What you will do. Retype the whole listing, please, keeping every line exact and dropping the pictures.

Records for the task Start Marker

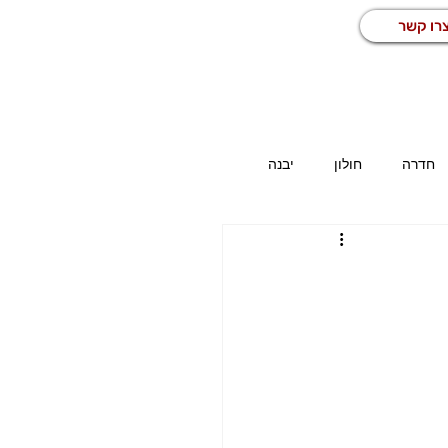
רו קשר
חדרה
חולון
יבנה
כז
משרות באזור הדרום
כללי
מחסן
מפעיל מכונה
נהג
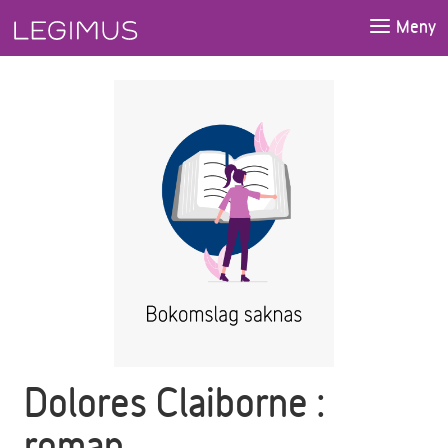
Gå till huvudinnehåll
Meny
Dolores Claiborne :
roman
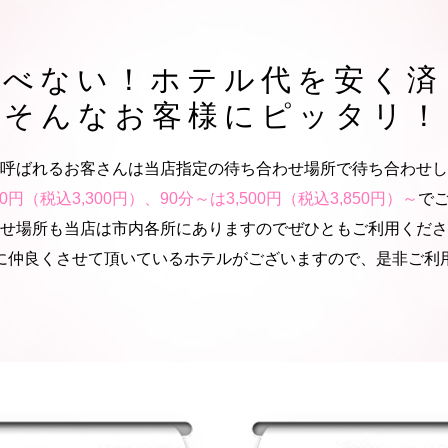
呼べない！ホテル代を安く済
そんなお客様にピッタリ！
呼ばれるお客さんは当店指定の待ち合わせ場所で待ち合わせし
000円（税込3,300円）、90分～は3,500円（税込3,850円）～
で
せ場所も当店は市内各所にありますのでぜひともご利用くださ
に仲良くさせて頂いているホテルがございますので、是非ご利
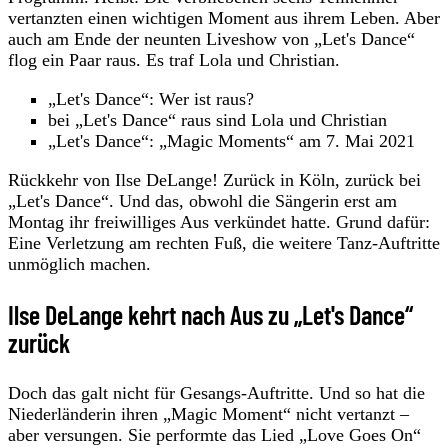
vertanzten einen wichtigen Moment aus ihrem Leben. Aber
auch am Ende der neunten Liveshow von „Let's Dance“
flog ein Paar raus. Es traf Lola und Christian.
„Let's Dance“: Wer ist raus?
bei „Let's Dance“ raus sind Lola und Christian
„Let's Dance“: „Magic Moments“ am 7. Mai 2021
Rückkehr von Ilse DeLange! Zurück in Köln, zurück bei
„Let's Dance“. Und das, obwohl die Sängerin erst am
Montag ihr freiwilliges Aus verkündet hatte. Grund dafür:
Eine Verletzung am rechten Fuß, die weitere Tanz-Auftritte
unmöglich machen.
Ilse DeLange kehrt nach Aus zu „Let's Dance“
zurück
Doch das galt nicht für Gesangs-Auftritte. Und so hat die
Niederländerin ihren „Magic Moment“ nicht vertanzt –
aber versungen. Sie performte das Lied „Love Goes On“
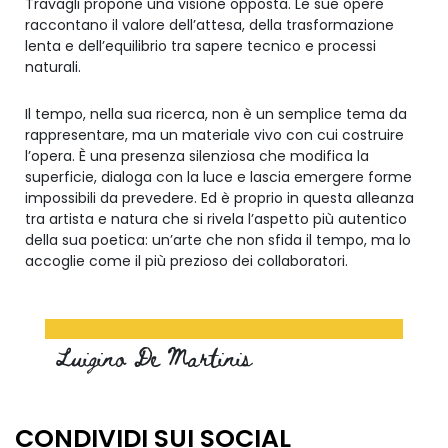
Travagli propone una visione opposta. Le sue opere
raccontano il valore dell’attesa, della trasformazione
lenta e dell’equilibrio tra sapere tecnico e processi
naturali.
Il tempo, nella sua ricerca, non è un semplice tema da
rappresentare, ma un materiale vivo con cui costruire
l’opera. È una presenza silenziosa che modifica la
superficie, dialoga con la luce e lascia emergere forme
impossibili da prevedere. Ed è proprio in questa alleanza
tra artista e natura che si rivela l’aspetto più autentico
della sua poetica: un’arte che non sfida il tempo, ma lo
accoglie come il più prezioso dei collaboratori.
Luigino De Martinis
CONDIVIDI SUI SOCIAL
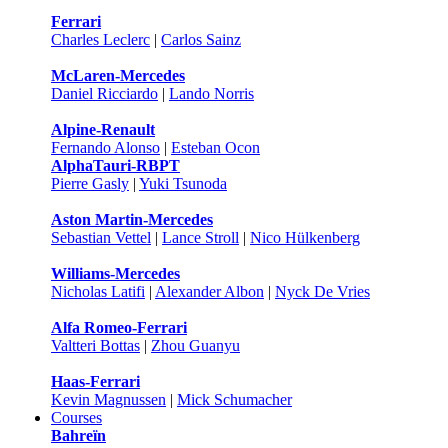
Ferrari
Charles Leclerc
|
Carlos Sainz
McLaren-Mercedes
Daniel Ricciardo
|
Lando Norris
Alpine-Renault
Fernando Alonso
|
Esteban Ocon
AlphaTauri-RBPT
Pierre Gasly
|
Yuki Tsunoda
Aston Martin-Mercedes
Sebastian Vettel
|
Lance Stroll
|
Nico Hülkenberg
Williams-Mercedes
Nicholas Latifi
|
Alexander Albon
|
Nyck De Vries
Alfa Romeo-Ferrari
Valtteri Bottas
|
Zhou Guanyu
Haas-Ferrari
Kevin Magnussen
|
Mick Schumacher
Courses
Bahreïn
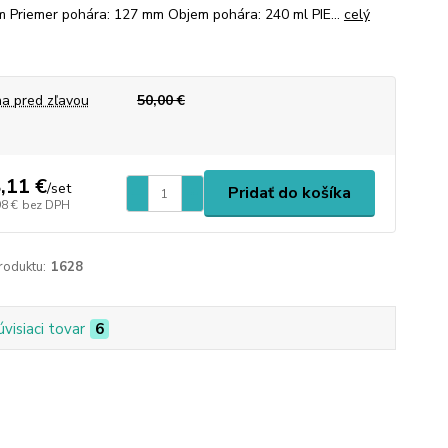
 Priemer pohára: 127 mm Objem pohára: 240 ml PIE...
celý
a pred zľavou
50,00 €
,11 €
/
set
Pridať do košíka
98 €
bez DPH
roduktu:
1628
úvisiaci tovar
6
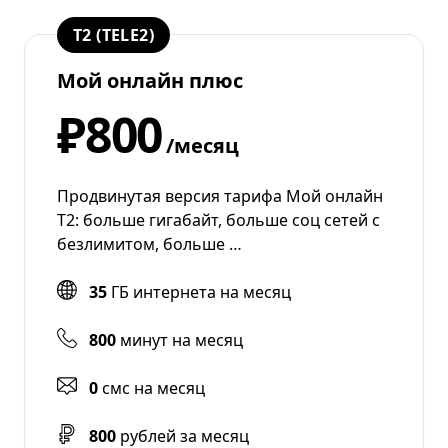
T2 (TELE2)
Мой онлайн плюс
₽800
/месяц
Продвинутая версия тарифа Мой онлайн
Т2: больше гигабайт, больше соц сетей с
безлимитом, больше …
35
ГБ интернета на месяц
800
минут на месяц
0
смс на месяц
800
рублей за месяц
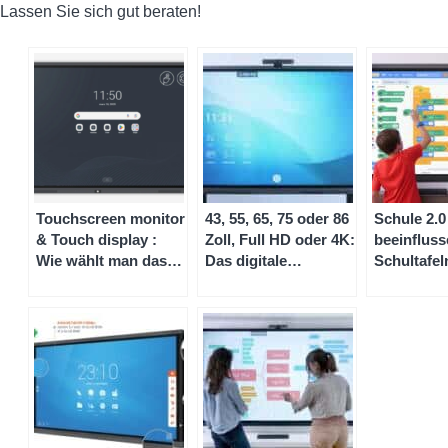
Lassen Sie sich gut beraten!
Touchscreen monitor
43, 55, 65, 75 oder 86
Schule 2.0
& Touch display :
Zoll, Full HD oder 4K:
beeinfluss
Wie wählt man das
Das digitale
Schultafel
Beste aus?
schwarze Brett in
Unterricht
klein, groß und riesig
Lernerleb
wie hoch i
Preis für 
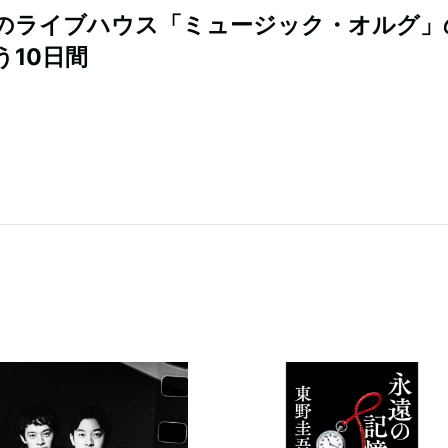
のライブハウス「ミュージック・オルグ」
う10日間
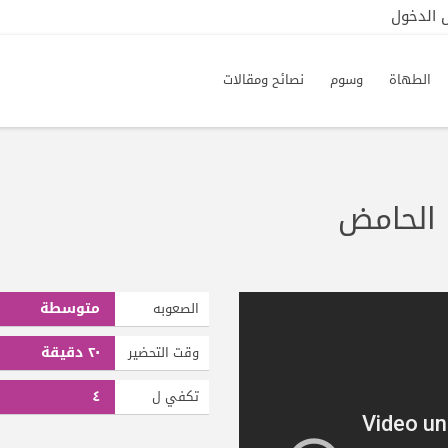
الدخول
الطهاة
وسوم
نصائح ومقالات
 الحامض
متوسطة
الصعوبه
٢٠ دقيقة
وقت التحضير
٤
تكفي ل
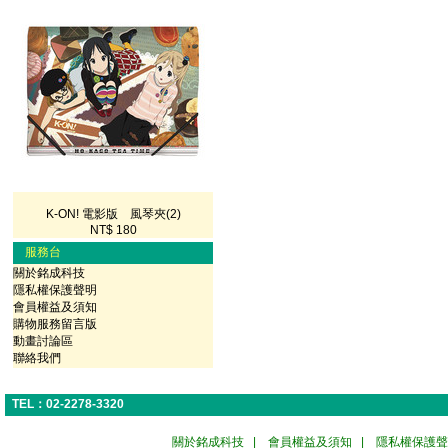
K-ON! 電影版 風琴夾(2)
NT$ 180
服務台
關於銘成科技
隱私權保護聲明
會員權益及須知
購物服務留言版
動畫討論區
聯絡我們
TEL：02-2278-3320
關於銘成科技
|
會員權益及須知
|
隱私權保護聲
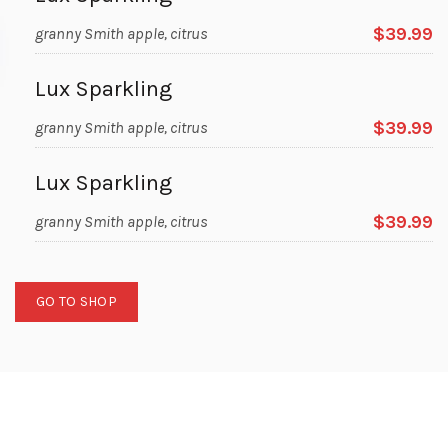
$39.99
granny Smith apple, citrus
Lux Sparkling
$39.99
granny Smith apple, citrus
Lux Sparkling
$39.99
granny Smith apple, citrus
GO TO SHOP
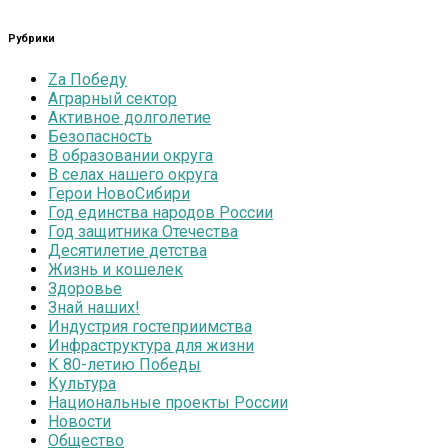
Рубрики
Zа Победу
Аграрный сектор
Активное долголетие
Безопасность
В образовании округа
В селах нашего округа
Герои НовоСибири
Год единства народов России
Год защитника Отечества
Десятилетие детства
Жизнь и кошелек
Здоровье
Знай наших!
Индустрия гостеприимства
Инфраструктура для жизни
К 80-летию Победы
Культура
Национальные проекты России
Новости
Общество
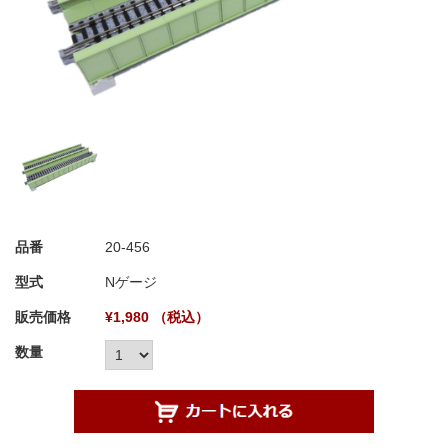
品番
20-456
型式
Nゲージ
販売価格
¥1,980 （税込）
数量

Records for the task End Marker

Exercise answer.
רו קשר
חדרה
חולון
יבנה
כז
משרות באזור הדרום
כללי
מחסן
מפעיל מכונה
נהג
Gå till huvudinnehåll
Meny
Dolores Claiborne :
roman
呼べない！ホテル代を安く済
そんなお客様にピッタリ！
呼ばれるお客さんは当店指定の待ち合わせ場所で待ち合わせし
000円（税込3,300円）、90分～は3,500円（税込3,850円）～
で
せ場所も当店は市内各所にありますのでぜひともご利用くださ
に仲良くさせて頂いているホテルがございますので、是非ご利
vertanzten einen wichtigen Moment aus ihrem Leben. Aber
auch am Ende der neunten Liveshow von „Let's Dance“
flog ein Paar raus. Es traf Lola und Christian.
„Let's Dance“: Wer ist raus?
bei „Let's Dance“ raus sind Lola und Christian
„Let's Dance“: „Magic Moments“ am 7. Mai 2021
Rückkehr von Ilse DeLange! Zurück in Köln, zurück bei
„Let's Dance“. Und das, obwohl die Sängerin erst am
Montag ihr freiwilliges Aus verkündet hatte. Grund dafür:
Eine Verletzung am rechten Fuß, die weitere Tanz-Auftritte
unmöglich machen.
Ilse DeLange kehrt nach Aus zu „Let's Dance“
zurück
Doch das galt nicht für Gesangs-Auftritte. Und so hat die
Niederländerin ihren „Magic Moment“ nicht vertanzt –
aber versungen. Sie performte das Lied „Love Goes On“
Travagli propone una visione opposta. Le sue opere
raccontano il valore dell’attesa, della trasformazione
lenta e dell’equilibrio tra sapere tecnico e processi
naturali.
Il tempo, nella sua ricerca, non è un semplice tema da
rappresentare, ma un materiale vivo con cui costruire
l’opera. È una presenza silenziosa che modifica la
superficie, dialoga con la luce e lascia emergere forme
impossibili da prevedere. Ed è proprio in questa alleanza
tra artista e natura che si rivela l’aspetto più autentico
della sua poetica: un’arte che non sfida il tempo, ma lo
accoglie come il più prezioso dei collaboratori.
Luigino De Martinis
CONDIVIDI SUI SOCIAL
Ferrari
Charles Leclerc
|
Carlos Sainz
McLaren-Mercedes
Daniel Ricciardo
|
Lando Norris
Alpine-Renault
Fernando Alonso
|
Esteban Ocon
AlphaTauri-RBPT
Pierre Gasly
|
Yuki Tsunoda
Aston Martin-Mercedes
Sebastian Vettel
|
Lance Stroll
|
Nico Hülkenberg
Williams-Mercedes
Nicholas Latifi
|
Alexander Albon
|
Nyck De Vries
Alfa Romeo-Ferrari
Valtteri Bottas
|
Zhou Guanyu
Haas-Ferrari
Kevin Magnussen
|
Mick Schumacher
Courses
Bahreïn
 Priemer pohára: 127 mm Objem pohára: 240 ml PIE...
celý
a pred zľavou
50,00 €
,11 €
/
set
Pridať do košíka
98 €
bez DPH
roduktu:
1628
úvisiaci tovar
6
T2 (TELE2)
Мой онлайн плюс
₽800
/месяц
Продвинутая версия тарифа Мой онлайн
Т2: больше гигабайт, больше соц сетей с
безлимитом, больше …
35
ГБ интернета на месяц
800
минут на месяц
0
смс на месяц
800
рублей за месяц
Lassen Sie sich gut beraten!
Touchscreen monitor
43, 55, 65, 75 oder 86
Schule 2.0
& Touch display :
Zoll, Full HD oder 4K:
beeinfluss
Wie wählt man das
Das digitale
Schultafel
Beste aus?
schwarze Brett in
Unterricht
klein, groß und riesig
Lernerleb
wie hoch i
Preis für 
のライブハウス「ミュージック・オルグ」
う10日間
الدخول
الطهاة
وسوم
نصائح ومقالات
 الحامض
متوسطة
الصعوبه
٢٠ دقيقة
وقت التحضير
٤
تكفي ل
K-ON! 電影版 風琴夾(2)
NT$ 180
服務台
關於銘成科技
隱私權保護聲明
會員權益及須知
購物服務留言版
動畫討論區
聯絡我們
TEL：02-2278-3320
關於銘成科技
|
會員權益及須知
|
隱私權保護聲
$39.99
granny Smith apple, citrus
Lux Sparkling
$39.99
granny Smith apple, citrus
Lux Sparkling
$39.99
granny Smith apple, citrus
GO TO SHOP
Рубрики
Zа Победу
Аграрный сектор
Активное долголетие
Безопасность
В образовании округа
В селах нашего округа
Герои НовоСибири
Год единства народов России
Год защитника Отечества
Десятилетие детства
Жизнь и кошелек
Здоровье
Знай наших!
Индустрия гостеприимства
Инфраструктура для жизни
К 80-летию Победы
Культура
Национальные проекты России
Новости
Общество
品番
20-456
型式
Nゲージ
販売価格
¥1,980 （税込）
数量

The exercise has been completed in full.